昨今のクマによる事故の多発を受けて、クマスプレーに関する様々な話題が報道やSNS上で飛び交っております。また、ネット上では多くの種類のスプレーがクマ用と謳って販売されています。やり取りされている情報の中には必ずしも正しくないものがあります。また、効果が怪しい製品も販売されています。
この度、ヒグマの会会員の伊藤かおりさから、ご友人(ハンドル名「ふらいびと」さん)が、複数の製品を実際に比較検証した動画をYou Tubeにアップされたという情報をいただきました。クマ対策用スプレーと称されている製品を実際に比べる機会はなかなかありませんので貴重な映像と考えます。
また、この映像は各製品を忖度なく比較しており、その手法も不適切ではないと思われますので、紹介します。
興味のある方は以下をご覧ください。
【ヒグマの会事務局】
この情報発信は、ヒグマの会として、特定の製品を推奨するものではありません。
この動画を見てのご判断は、各自の責任においてお願いします。
尚、ヒグマの会としては、以下のコメントを申し添えます。
1)日本に、クマスプレーの認証基準はありませんが、多数の実例検証や研究例があるアメリカ合衆国では、クマ類の専門家や管理機関で構成された省庁連携グリズリー委員会(IBGC: Interagency Grizzly Bear Committee)がガイドラインを公表しています。

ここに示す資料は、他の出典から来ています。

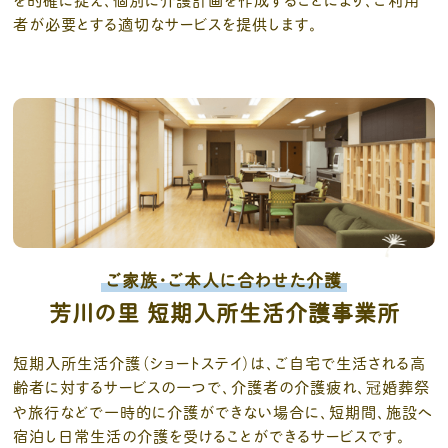
者が必要とする適切なサービスを提供します。
ご家族・ご本人に合わせた介護
芳川の里 短期入所生活介護事業所
短期入所生活介護（ショートステイ）は、ご自宅で生活される高
齢者に対するサービスの一つで、介護者の介護疲れ、冠婚葬祭
や旅行などで一時的に介護ができない場合に、短期間、施設へ
宿泊し日常生活の介護を受けることができるサービスです。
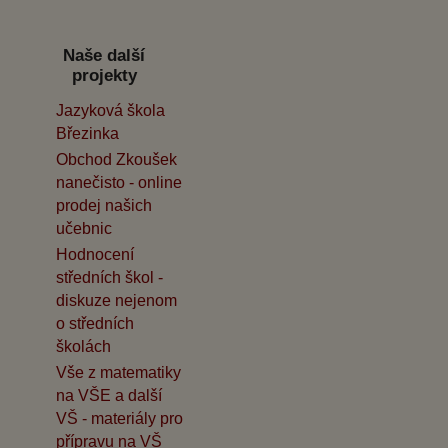
Naše další
projekty
Jazyková škola
Březinka
Obchod Zkoušek
nanečisto - online
prodej našich
učebnic
Hodnocení
středních škol -
diskuze nejenom
o středních
školách
Vše z matematiky
na VŠE a další
VŠ - materiály pro
přípravu na VŠ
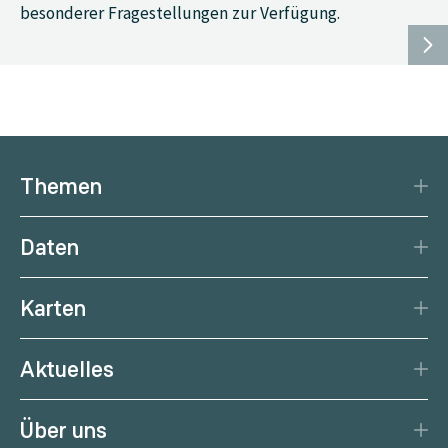
besonderer Fragestellungen zur Verfügung.
Themen
Katastrophenschutz
Daten
Klima
Datengrundlage
Natürliche Ressourcen
Karten
Datenzentrum
Aktuelle Erdbeben
Services
Aktuelles
Aktuelles Wetter
Citizen Science
News
Wetterprognose
Über uns
Kalender
Wetterportal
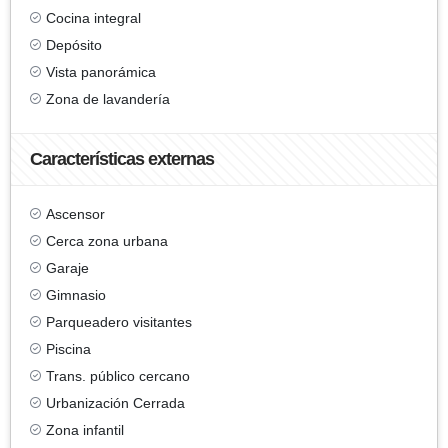
Cocina integral
Depósito
Vista panorámica
Zona de lavandería
Características externas
Ascensor
Cerca zona urbana
Garaje
Gimnasio
Parqueadero visitantes
Piscina
Trans. público cercano
Urbanización Cerrada
Zona infantil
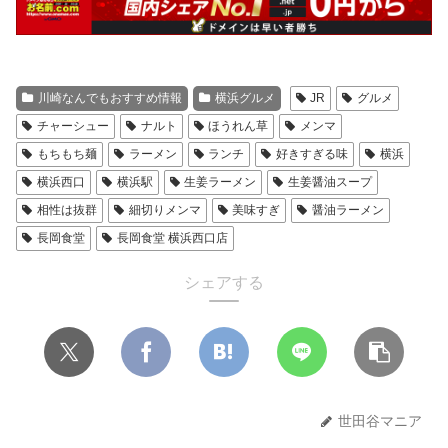
川崎なんでもおすすめ情報
横浜グルメ
JR
グルメ
チャーシュー
ナルト
ほうれん草
メンマ
もちもち麺
ラーメン
ランチ
好きすぎる味
横浜
横浜西口
横浜駅
生姜ラーメン
生姜醤油スープ
相性は抜群
細切りメンマ
美味すぎ
醤油ラーメン
長岡食堂
長岡食堂 横浜西口店
シェアする
世田谷マニア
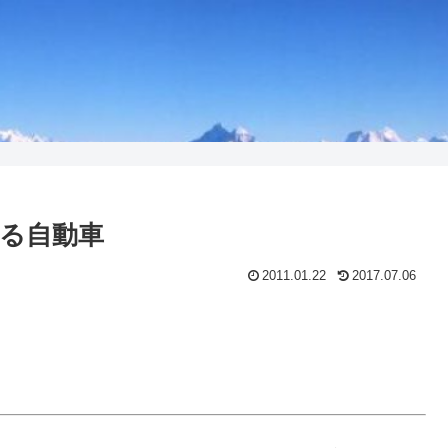
る自動車
2011.01.22
2017.07.06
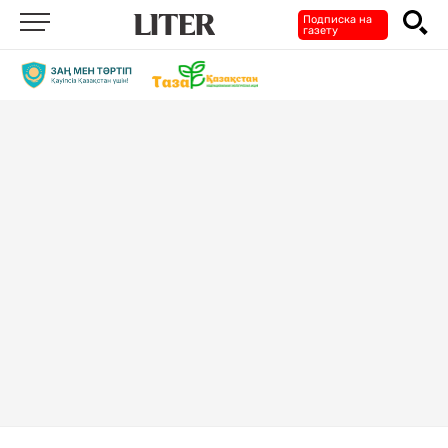
Подписка на
газету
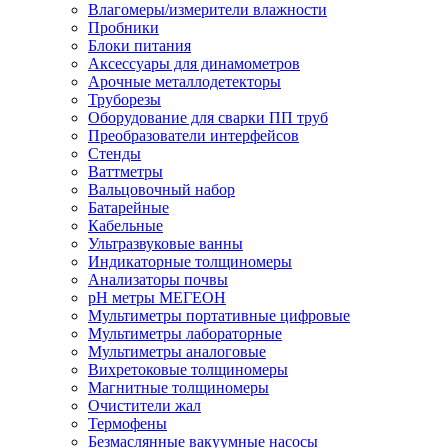
Влагомеры/измерители влажности
Пробники
Блоки питания
Аксессуары для динамометров
Арочные металлодетекторы
Труборезы
Оборудование для сварки ПП труб
Преобразователи интерфейсов
Стенды
Ваттметры
Вальцовочный набор
Батарейные
Кабельные
Ультразвуковые ванны
Индикаторные толщиномеры
Анализаторы почвы
рН метры МЕГЕОН
Мультиметры портативные цифровые
Мультиметры лабораторные
Мультиметры аналоговые
Вихретоковые толщиномеры
Магнитные толщиномеры
Очистители жал
Термофены
Безмаслянные вакуумные насосы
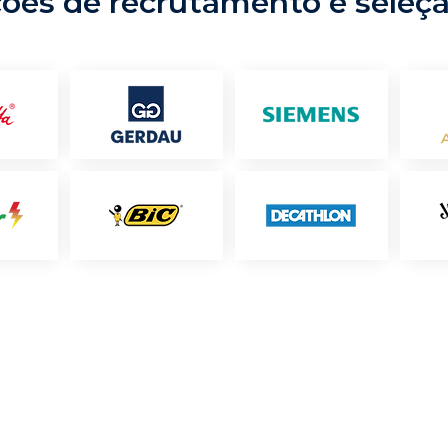
ções de recrutamento e seleç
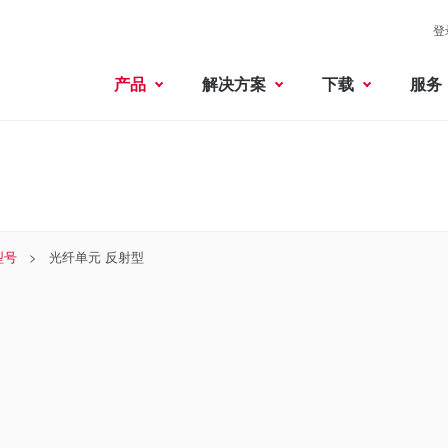
登
产品
解决方案
下载
服务
型号
光纤单元 反射型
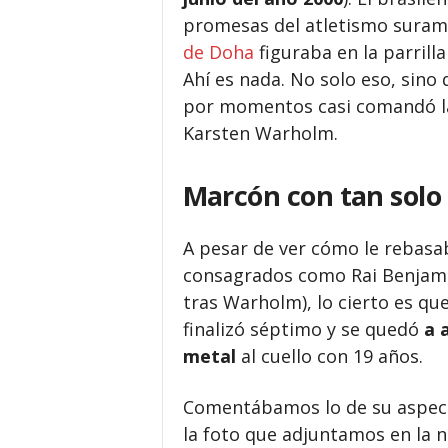
promesas del atletismo surame
de Doha
figuraba en la parrilla 
Ahí es nada. No solo eso, sino 
por momentos casi comandó la 
Karsten Warholm.
Marcón con tan solo 
A pesar de ver cómo le rebasab
consagrados como Rai Benjam
tras Warholm), lo cierto es que
finalizó séptimo y se quedó
a 
metal
al cuello con 19 años.
Comentábamos lo de su aspect
la foto que adjuntamos en la n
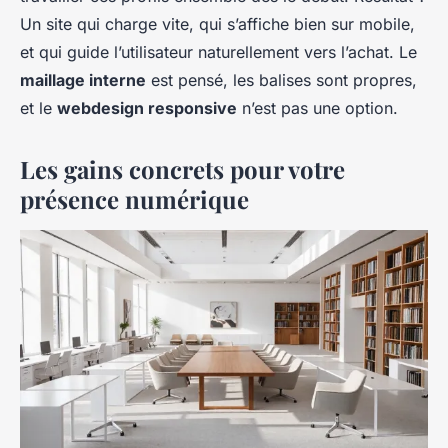
Un site qui charge vite, qui s’affiche bien sur mobile,
et qui guide l’utilisateur naturellement vers l’achat. Le
maillage interne
est pensé, les balises sont propres,
et le
webdesign responsive
n’est pas une option.
Les gains concrets pour votre
présence numérique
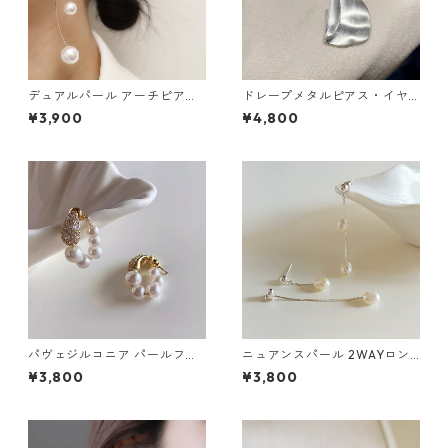
デュアルパール アーチピアス
ドレープメタルピアス・イヤ
（シルバー・ゴールド）：679
リング（ゴールド・シルバ
¥3,900
¥4,800
ー）：673
パヴェジルコニア パールフー
ニュアンスパール 2WAYロン
プピアス：671
グチェーンピアス：676
¥3,800
¥3,800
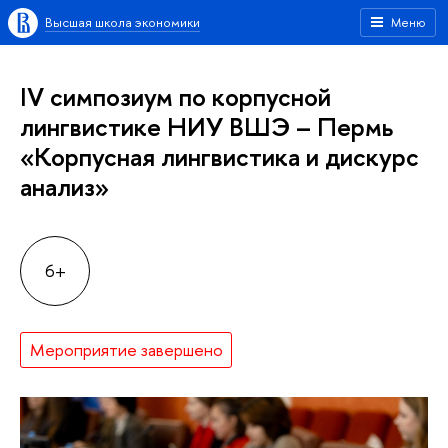
Высшая школа экономики
Меню
IV симпозиум по корпусной
лингвистике НИУ ВШЭ – Пермь
«Корпусная лингвистика и дискурс
анализ»
6+
Мероприятие завершено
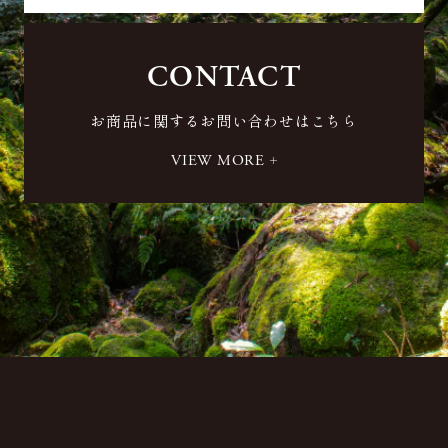
CONTACT
お商品に関するお問い合わせはこちら
VIEW MORE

Interagency Grizzly Bear Committee (IGBC) Bear Spray Guidelines (2017)
https://igbconline.org/be-bear-aware/bear-spray/
この中で、IGBCは、 EPA(米国環境保護庁)が認証した製品だけを使うことを強く推奨しています。EPAが認証した製品のラベルには写真のように認証番号が明記されています。まず第1に、EPA認証番号があるものを使いましょう。
EPAに認証された製品は以下のような特性があります。
・カプサイシンおよびそれに関連する辛味成分を通常2%程度含有している。
→ つまり十分な効果を持つ成分が入っていること。
・内容量が最低7.6オンス(215グラム)あること。
→ つまり、あまり少ない(小さいもの)は十分な噴射量や噴射時間を確保できない。
・最低7.5mスプレーが届くこと。
→ つまり、一定の距離を保って効果的に噴射できること。

2)動画の中では、スプレーをホルスターからとりだす速さの比較をしています。もちろん素早く取り出すことは必要ですが、行動中に落としてしまわないこと、誤射しないように安全装置がしっかりカバーされていることも大切です。慌てて取り出すより、落ち着いて状況をしっかり見ながら発射することも重要です。カプサイシンの噴霧の到達距離の比較が行われていますが、クマがあまり離れている時に発射すると、風の影響などにより効果的に届かない恐れがあります。また、クマは威嚇のために突進してくることも多く、その場合途中で引き返します。遠い距離でのムダ撃ちにならぬよう、4〜5mまで来た時点で、しっかりとクマの目や鼻を狙って噴射することをお薦めします。噴霧の「壁」を作ることも大切なので、水鉄砲状に噴射されるものは不適当です。
尚、動画は各製品の特性を比較したもので、実際のクマに対する撃退能力の優劣の比較実験を行ったものではありませんし、その実験を行うことは困難であることを申し添えます。